The Dorkbot booth at Maker Faire worked out really well. Here's a couple good photos Zach took:
This is the right-hand side, with my extremely bright OctoWS2811 Arduino library demo triggered by stomp pads.
This is the center with Tom's Bee counter, Zach's Hypnolamp, and Tara's soldering demo in the center, viewed over the top of Jared's VFD display spectrum analyzer (and FPGA Robotron not visisble in this photo).
Click "Read more" for more pictures, source code and other stuff
During the Faire, Jason Kridner from Texas Instruments came by to see my use of the new Beaglebone Black. He recorded this quick video interview about the project, and posted in on his blog.
(everything below this point was written a few days before Maker Faire)
For this project, I decided to attempt streaming live video and also overlaying animated GIF images triggered by user input. Originally I had planned to use Processing again, but with the Beaglebone Black was released, I couldn't resist the opportunity to make it run on such a tiny little Linux board.
Here's a block diagram of the system. It's from the printed handout (PDF in the files below) I'll have for people at Maker Faire.
The Beaglebone runs this project easily, using about 30% CPU while the video is streaming and GIF files are triggered. I used the efficient video4linux API, via the v4l2 library (which is installed by default on Beaglebone's Angstrom Linux distribution).
I also used libudev to detect the attach and remove events for the webcam and the USB virtual serial devices from the Teensy boards. Each board implements a very simple identification query/response, so when udev detects each serial device, it sends the query and parses the response. This completely avoids hard-coding any device names. The complete source code is available below, for anyone who wants to use this technique.
Not all has been perfect with Beaglebone. The main problem has been its poor detection of USB devices connected to its host port. This post about a musb bug was the best info I found.
Leave your usb hub connected with at-least one device plugged in at
ALL times from the moment you powered it up..
However, this wasn't the only issue. The Beaglebone Black just can't see some hubs reliably. Here you can see a bracket I built for a smaller hub which works great on 2 PCs and 1 Mac I tested, but the Beaglebone Black almost never detects it (as if nothing were plugged into its host port). But it can use this somewhat-larger hub (so now I need to make an bigger mounting bracket). I'm hopeful future Beaglebones will ship with this problem fixed, but it is something to consider for anyone attempting these sorts of projects using the USB host port.
I should mention I also tried using a Raspberry Pi. The uvcvideo driver (for the webcam) exists and works on the Pi, but it drops most of the frames. The resulting frame rate is only a few per second. It's utterly unusable. I found numerous threads where people had similar issues on the Pi, without solutions, other than anticipating the native camera. I found discussions saying some older versions might have a better driver, but I tried several and all were terrible.

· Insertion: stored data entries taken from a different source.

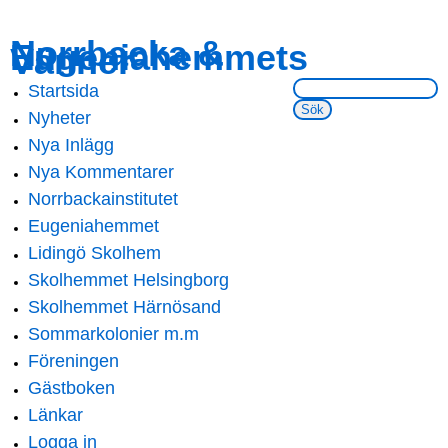
Skip to
Skip to
Norrbacka &
Eugeniahemmets
main
navigation
Vänner
content
Sök på webbsidan:
Startsida
Main menu
Nyheter
Nya Inlägg
Nya Kommentarer
Norrbackainstitutet
Eugeniahemmet
Lidingö Skolhem
Skolhemmet Helsingborg
Skolhemmet Härnösand
Sommarkolonier m.m
Föreningen
Gästboken
Länkar
Logga in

On Beaglebone, this Logitech 9000 webcam works great with uvcvideo. The default Angstrom Linux doesn't have the driver, but it's a simple matter to add it with "opkg install kernel-module-uvcvideo_2.6.39-r102o.9_beagleboard.ipk". I found this on their website, and I'll attach the file to this message, just in case.
The LEDs are the same 1920 array (60 by 32) I used previously for developing OctoWS2811. I cut them out of the rubber tubing, because they run pretty hot for indoor use inside those tubes.
Of the 1920 LEDs I purchased from Ray Wu on Aliexpress, 5 have died. Originally it was only 1 dead pixel and 2 more that would stop working after an hour or two of use. Here you can see one of the LEDs which was replaced. I hoping no more die at Maker Faire, but if they do I'll be prepared to cut them out and solder in repacement.
The sensors are connected to an interface board that converts the analog voltage to digital signals using LMV393 voltage comparators. The Arduino attachInterrupt() function is used to respond to the rising edges. Teensy 3.0 supports attachInterrupt on all digital pins, so it's easy to connect lots of sensors to just 1 board. There's a brief timeout after sending any output where additional triggers are ignored. That helps prevent vibration from triggering the nearby pads. The complete source code is available below in the attached files.
That's about it for now. I have a long list of stuff to do before hitting the road tomorrow for San Mateo (including making a new bracket for the BB+Hub). But the project is working pretty well.... well enough I can spend a bit of time updating this blog.